## Data extract:
________________
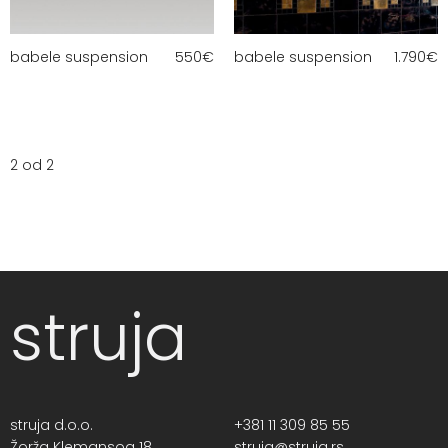
babele suspension
550
€
babele suspension
1.790
€
2 od 2
struja
struja d.o.o.
+381 11 309 85 55
Žorža Klemansoa 18,
struja@struja.rs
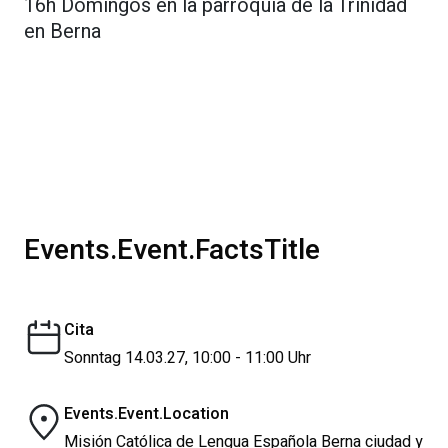
16h Domingos en la parroquia de la Trinidad
en Berna
Events.Event.FactsTitle
Cita
Sonntag 14.03.27, 10:00 - 11:00 Uhr
Events.Event.Location
Misión Católica de Lengua Española Berna ciudad y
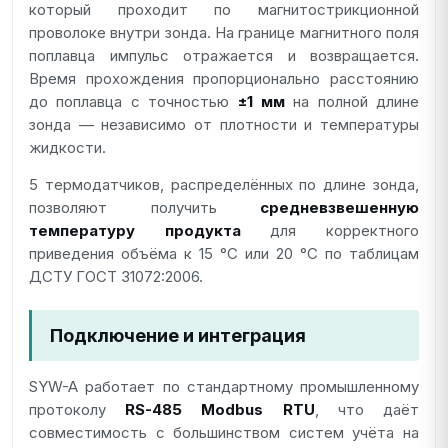
который проходит по магнитострикционной
проволоке внутри зонда. На границе магнитного поля
поплавца импульс отражается и возвращается.
Время прохождения пропорционально расстоянию
до поплавца с точностью
±1 мм
на полной длине
зонда — независимо от плотности и температуры
жидкости.
5 термодатчиков, распределённых по длине зонда,
позволяют получить
средневзвешенную
температуру продукта
для корректного
приведения объёма к 15 °C или 20 °C по таблицам
ДСТУ ГОСТ 31072:2006.
Подключение и интеграция
SYW-A работает по стандартному промышленному
протоколу
RS-485 Modbus RTU
, что даёт
совместимость с большинством систем учёта на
________________
## Prompt:
Would you write out the data exactly, with no pictures in the copy?

## Written solution:
babele suspension
550
€
babele suspension
1.790
€
2 od 2
struja
struja d.o.o.
+381 11 309 85 55
Žorža Klemansoa 18,
struja@struja.rs
16h Domingos en la parroquia de la Trinidad
en Berna
Events.Event.FactsTitle
Cita
Sonntag 14.03.27, 10:00 - 11:00 Uhr
Events.Event.Location
Misión Católica de Lengua Española Berna ciudad y
который проходит по магнитострикционной
проволоке внутри зонда. На границе магнитного поля
поплавца импульс отражается и возвращается.
Время прохождения пропорционально расстоянию
до поплавца с точностью
±1 мм
на полной длине
зонда — независимо от плотности и температуры
жидкости.
5 термодатчиков, распределённых по длине зонда,
позволяют получить
средневзвешенную
температуру продукта
для корректного
приведения объёма к 15 °C или 20 °C по таблицам
ДСТУ ГОСТ 31072:2006.
Подключение и интеграция
SYW-A работает по стандартному промышленному
протоколу
RS-485 Modbus RTU
, что даёт
совместимость с большинством систем учёта на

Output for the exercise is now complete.